Monday, December 7, 2009

Lights Are Up

Tonight I was sitting rocking Evan and I went into that kind of thinking/staring trance that can happen when you are on your 2nd straight hour of nursing a baby who is awake just enough to not let go but asleep enough to not really need any attention. As I stared at the lights outside on Sophie's tree, I was thinking about this time of year and how difficult it has become in the past 4 years and how much has changed for us. Looking back, the holidays of 2006 were so wonderful and so full of promise. Chris had just been offered a dream job in a great location, we were under contract on a perfect little house on a dead-end street, and I was happily expecting our third child. Everything we had worked for, all the sacrifices, all the moving around...it was all going to be worth it. Hope and promise surrounded our family--anyone could have felt it.

Of course Sophie's birth and death in January of 2007 changed everything for us--for Chris and I, for our girls, for our future. Everything was different after that. Not necessarily "bad" different, but different nonetheless. I won't even begin to talk about most of 2007--probably the most difficult year of our lives. So when the holidays began to roll around again, we tried again to grasp at some hope...hope that was crushed firmly in the first week of December when our next pregnancy abruptly ended. Christmas that year was a charade for our girls, and nothing more. Chris was struggling to hold me together and I was a broken, deflated shell of who I could be and who my family deserved.

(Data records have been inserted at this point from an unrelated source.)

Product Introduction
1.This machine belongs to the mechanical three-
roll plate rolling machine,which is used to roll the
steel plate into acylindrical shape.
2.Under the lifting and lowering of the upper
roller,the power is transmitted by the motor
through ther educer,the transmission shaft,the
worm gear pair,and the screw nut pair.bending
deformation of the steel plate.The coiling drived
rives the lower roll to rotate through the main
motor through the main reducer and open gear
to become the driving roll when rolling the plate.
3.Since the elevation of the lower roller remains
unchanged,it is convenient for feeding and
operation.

The holiday season of 2008 felt different to me. We decorated Sophie's tree with brilliant, flashing lights and placed lit-up sea creatures at the base (sounds tacky, but it isn't, really--we have a seal and a lobster!) My goal in 2008 was that someone flying over our house would see her tree and know that she existed--that she was a real person, and that she was loved deeply. But that holiday was different in another way too. As I sat in the rocking chair, I could wrap my arms around my growing belly and know that there was another living being trying to enter our family. Did I dare to hope? Were the holidays made better by the promise of a new life? I'm not sure. I know both Chris and I were very guarded about the whole pregnancy (always saying "if" the baby came and not "when" the baby came) but I also know that when I sat looking at the sparkling lights of my missing baby, I felt something. Something that many people would see right away as a feeling of hope, but that I myself could not identify because it had been so long since I had felt it.

Tonight, as I sat staring at the sparkling lights and the sea creatures, the 2009 holiday season in full swing, I had my arms around a very real bundle--a very real little being who has found his way into our family and into our hearts. I thought about what Joseph Campbell once said, "We must be willing to get rid of the life we've planned, so as to have the life that is waiting for us." I thought about the life we had planned so carefully and that had (we thought) finally fallen into place back in 2006--the life that slipped from our grasp so suddenly and tragically. And yet here I am, with my arms around this little boy, watching the holidays come one more time, and I know that despite our sadness (or maybe because of it?) we are living the life we have here and now.

Holidays will always be hard because there will always be someone missing. But this year, with no regrets and trying hard to avoid the "what if" game, I will add yet another string of lights to Sophie's tree--because now, the goal is for her presence to be felt on the moon. Donations of light-up sea creatures are always welcome.